IL VALORE DI COMUNITÀ
Dall’altro insiste sul valore inestimabile del contatto umano con i membri delle comunità: «la parte forse più incisiva della ricerca è ricavare testimonianze e documentazioni dai fondi privati, il che significa entrare nella vita e nell’intimità delle famiglie. Si crea una dinamica unica in cui talvolta vengo considerata come parte della famiglia allargata in quanto italiana che ha riportato alla luce la loro storia dimenticata». Così, poggiandosi su questa duplice base, il libro ripercorre in primis l’emigrazione degli italiani verso gli Stati Uniti attraverso quattro fasi: dalla fine dell’Ottocento caratterizzata da tre milioni di emigrazioni «allo sbaraglio», ai nove milioni regolamentati e tutelati del primo quindicennio del Novecento; dai pregiudizi e dal freno delle partenze durante gli anni della Seconda guerra mondiale, alla sempre più pacifica normalizzazione del fenomeno migratorio nella nostra contemporaneità. 


CANADA E STATI UNITI
È all’interno di quest’ultima fase che il libro ripercorre poi l’emigrazione in Canada: «specchio del periodo storico in cui raggiunge l’acme», spiega l’autrice, «l’emigrazione in Canada è estremamente più agevole, umana e caratterizzata dall’apertura a differenti valori». Nell’affrontare il tema specifico dello spostamento dal paese d’origine alle diverse destinazioni, La “Mèrica degli italiani” non manca di prendere in esame i diversi fenomeni legati alla conseguente «colonizzazione»: lo stabilizzarsi di una quotidianità e di una cultura degli immigrati attraverso l’inserimento scolastico, lavorativo e la stampa; la discriminazione tanto razziale, come l’anti-italianismo, quanto di genere nei confronti delle “women of the shadow” (“donne in ombra”) considerate incapaci di entrare attivamente nella cultura ospitante. Ma il più incisivo valore aggiunto, in continuità con gli studi dell’autrice, è probabilmente la lettura del fenomeno migratorio in chiave linguistica: la semantica e il periodo in cui nascono nuovi idiomi, come il “Siculenglish” negli Stati Uniti o l’«Italiese» in Canada, già di per sé raccontano molto del contesto sociale vissuto dalle comunità corrispondenti.

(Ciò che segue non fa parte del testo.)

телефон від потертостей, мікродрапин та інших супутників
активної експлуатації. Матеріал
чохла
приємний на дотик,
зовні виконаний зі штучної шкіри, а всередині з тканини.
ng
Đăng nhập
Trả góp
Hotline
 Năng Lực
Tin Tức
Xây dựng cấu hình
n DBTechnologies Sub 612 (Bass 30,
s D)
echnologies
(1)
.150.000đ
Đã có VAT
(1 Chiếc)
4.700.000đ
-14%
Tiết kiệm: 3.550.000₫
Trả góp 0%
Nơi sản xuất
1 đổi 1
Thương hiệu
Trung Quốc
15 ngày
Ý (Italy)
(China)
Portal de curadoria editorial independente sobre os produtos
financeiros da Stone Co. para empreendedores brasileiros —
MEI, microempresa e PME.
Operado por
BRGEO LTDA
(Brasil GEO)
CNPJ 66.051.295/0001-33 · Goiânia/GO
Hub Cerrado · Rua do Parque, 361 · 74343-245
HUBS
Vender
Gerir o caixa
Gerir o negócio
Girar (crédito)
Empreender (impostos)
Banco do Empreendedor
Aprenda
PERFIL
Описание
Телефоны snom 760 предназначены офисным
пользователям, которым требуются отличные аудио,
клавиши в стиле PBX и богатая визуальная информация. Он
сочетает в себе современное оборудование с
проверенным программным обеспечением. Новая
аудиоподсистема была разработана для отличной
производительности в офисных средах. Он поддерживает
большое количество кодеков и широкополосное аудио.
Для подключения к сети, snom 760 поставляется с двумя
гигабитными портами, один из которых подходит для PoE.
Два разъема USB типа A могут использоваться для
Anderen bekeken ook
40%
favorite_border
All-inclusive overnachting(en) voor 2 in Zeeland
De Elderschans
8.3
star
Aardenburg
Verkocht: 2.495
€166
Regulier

La stessa autrice si mostra sicura nell’affermare che «per valutare la saldezza dell’identità di un gruppo di individui espatriati, la lingua sia uno degli indicatori più importanti». 


NUOVI ORIZZONTI
Dunque, fin dove si estende l’Italia? Per Giorgia Miazzo la risposta è chiara: «allargando i propri orizzonti, si comprende quanto il nostro paese non abbia dei confini fisici legati alla bandiera ma possegga delle diramazioni, ossia quegli “ambasciatori”, come mi piace definirli, che ci rappresentano all’estero». In questo senso, leggere “La Mèrica degli italiani” non significa solo apprendere fasi storiche che ci legano a realtà distanti ma piuttosto scoprire una storia inedita del nostro stesso paese, capace di avvicinarcene sempre di più: «personalmente mi sento italiana solo quando entro in contatto con queste comunità», ammette Giorgia Miazzo, «è come quando, di fronte a un quadro, bisogna allontanarsi per capirne appieno il valore; così, spesso guardiamo l’Italia dall’Italia ma bisogna guardare il mondo dal mondo affinché si ricompatti il nostro senso identitario che oggi non è scontato sia ben presente a tutti».